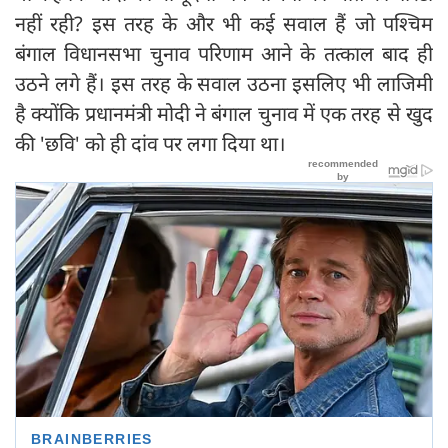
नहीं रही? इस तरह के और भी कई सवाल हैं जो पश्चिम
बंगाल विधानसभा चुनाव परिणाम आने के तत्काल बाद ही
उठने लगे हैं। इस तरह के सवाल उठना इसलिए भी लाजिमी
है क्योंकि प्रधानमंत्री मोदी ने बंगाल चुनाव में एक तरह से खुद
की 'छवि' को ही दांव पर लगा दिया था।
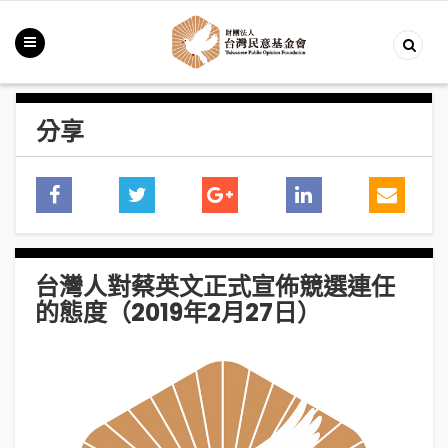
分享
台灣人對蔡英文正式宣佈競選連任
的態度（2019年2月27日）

**The problem:** Retype the whole of the data verbatim. Skip every picture.

**Exercise response:**
नहीं रही? इस तरह के और भी कई सवाल हैं जो पश्चिम
बंगाल विधानसभा चुनाव परिणाम आने के तत्काल बाद ही
उठने लगे हैं। इस तरह के सवाल उठना इसलिए भी लाजिमी
है क्योंकि प्रधानमंत्री मोदी ने बंगाल चुनाव में एक तरह से खुद
की 'छवि' को ही दांव पर लगा दिया था।
分享
台灣人對蔡英文正式宣佈競選連任
的態度（2019年2月27日）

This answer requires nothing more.